Kubestronautバンドルとは、KCNA、KCSA、CKA、CKAD、CKSをまとめて購入する場合のCNCFの名称です。2026年現在、このバンドルにより定価から約788ドルの節約になります(5つの試験を個別で購入すると合計1,835ドルになりますが、Linux Foundationがプロモーションを実施していない場合でも、バンドルは通常1,047ドル前後です。そして彼らはほとんど常にプロモーションを実施しています)。また、おしゃれなラペルピンと、CNCFの公開リストに名前が掲載されます。これがマーケティングの売り文句です。
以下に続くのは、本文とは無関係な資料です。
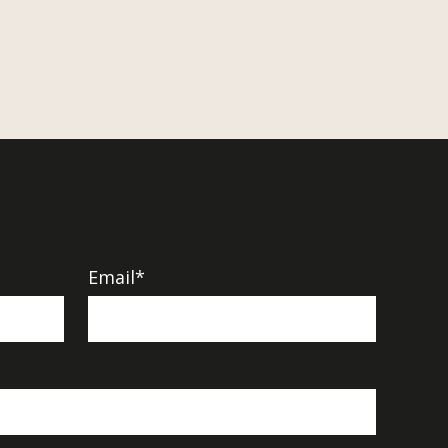
Email*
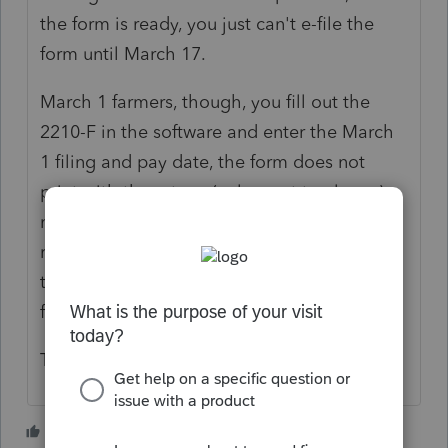
the form is ready, you just can't e-file the
form until March 17.
March 1 farmers, though, you fill out the
2210-F in the software and enter the March
1 filing and pay date, the form does not
print with the return, (unless set to always)
nor does it apparently transmit with the
return so far as I can see. I convinced myself
that the 2210-F was probably not a problem
for us.
The Schedule J is a problem though.
3 people like this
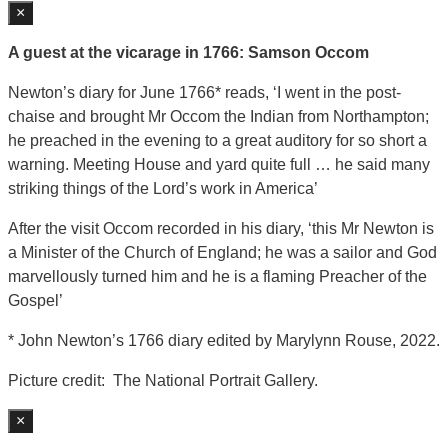
×
A guest at the vicarage in 1766: Samson Occom
Newton’s diary for June 1766* reads, ‘I went in the post-
chaise and brought Mr Occom the Indian from Northampton;
he preached in the evening to a great auditory for so short a
warning. Meeting House and yard quite full … he said many
striking things of the Lord’s work in America’
After the visit Occom recorded in his diary, ‘this Mr Newton is
a Minister of the Church of England; he was a sailor and God
marvellously turned him and he is a flaming Preacher of the
Gospel’
* John Newton’s 1766 diary edited by Marylynn Rouse, 2022.
Picture credit: The National Portrait Gallery.
×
正直なところ、これは5つの本格的な試験であり、そのうち3つはハンズオンです。時間投資は、どこから始めるかによって200時間から400時間の間になるでしょう。バッジは素晴らしいものですが、実際の信号価値は「この人物は1年ほどKubernetesを徹底的に使いこなしてきた」ということです。それがお金と週末を費やす価値があるかどうか、それが問題です。
費用の内訳
5つの試験。2つの価格帯。アソシエイト(KCNA、KCSA、CNPA)はそれぞれ250ドルで、多肢選択式60問、90分、PSI Bridge経由のオンライン試験で、1回無料の再受験が含まれています。プロ(CKA、CKAD、CKS、新しいCNPE)はそれぞれ445ドルで、ハンズオンのターミナル試験、2時間、これもPSI Bridge経由で1回無料の再受験が含まれています。2026年4月現在、CNPAとCNPEはKubestronautバンドルには含まれていません。対象は最初の5つのみです。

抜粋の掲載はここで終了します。